Recently, a dimension reduction model–adaptive test is proposed by Guo et al. (2016), which is an omnibus test against global alternative models. This local smoothing test procedure introduces a novel model–adaptation concept in model checking for parametric regression models. The test statistic under the hypothetical model can converge to its limit at the rate of order $O(n^{-1/2}h^{-1/4})$ and detect local alternatives distinct from the null model at this rate, which is not affected by the number of covariates. Their test behaves like a local smoothing test as if the number of covariates were one. Another superiority is that it owns tractable limiting null distribution and can work very well even with moderate sample sizes without the assistance of resampling approximation to determine critical values.

All of the above tests can avoid the curse of dimensionality to some extent; they are, however, not robust against outliers, and their efficiency is adversely affected by outlying observations. Our subsequent numerical analysis suggests that the test proposed by Guo et al. (2016) fails to work when there exist outliers because a linear local average of the responses is not robust, as elaborated in Härdle (1992). To tickle this problem, we incorporate the idea in Guo et al. (2016) into a robust model–adaptive smoothing-based conditional moment test. It can possess the robustness property and simultaneously solve the dimensionality problem.

The hypothetical model is the following with a dimension reduction structure:

$$\begin{aligned} Y=g(\beta ^\top X,\theta )+\varepsilon , \end{aligned}$$

(1)

where Y is the response with the covariate vector $X\in \mathbf R ^p$. The random error term $\varepsilon $ and X are independent. $\beta $ and $\theta $ are unknown parameter vectors of dimensions p and d, respectively. In addition, $g(\cdot )$ is a known function and the superscript $\top $ denotes transposition. As we often have no much information in advance on model structure when this parametric structure assumption is false, a general alternative model is considered as follows:

$$\begin{aligned} Y=m(B^\top X)+\varepsilon , \end{aligned}$$

(2)

where $m(\cdot )$ is an unknown smooth function and $\varepsilon $ denotes the error. Here, $\varepsilon $ is independent of X. B is an unknown $p\times q$ orthonormal matrix for an unknown integer q with $1\le q\le p$. This model treats the nonparametric regression $Y=m(X)+\varepsilon $ as a special case in which the matrix $B=I_p$ with $q=p$.
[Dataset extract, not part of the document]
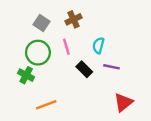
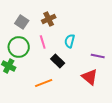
purple line: (111, 67) -> (98, 56), moved
red triangle: (123, 102) -> (90, 77), moved, turned -42
orange line: (46, 105) -> (44, 83), moved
In this paper, we construct a robust dimension reduction adaptive-to-model test (R-DREAM). It sufficiently invokes the information in both the null and alternative models to get rid of curse of dimensionality and employs centered asymptotic rank transformation technique to achieve the goal of robustness. We further study the local robustness via influence function analysis, which indicates that our R-DREAM has first-order influence function of zero and second-order influence function bounded in the response direction. Therefore, it is argued that our test can have more stable and robust performance when there are outliers in responses than existing local smoothing tests. It is worthwhile to point out that our test is mainly robust against the error’s distribution and does not need to impose strong conditions on it. However, as the test is for the regression mean function, the second moments of X is required to derive the asymptotic properties. Thus, like Wang and Qu (2007) and Feng et al. (2015), it cannot handle models without moments of covariates. This deserves a further investigation.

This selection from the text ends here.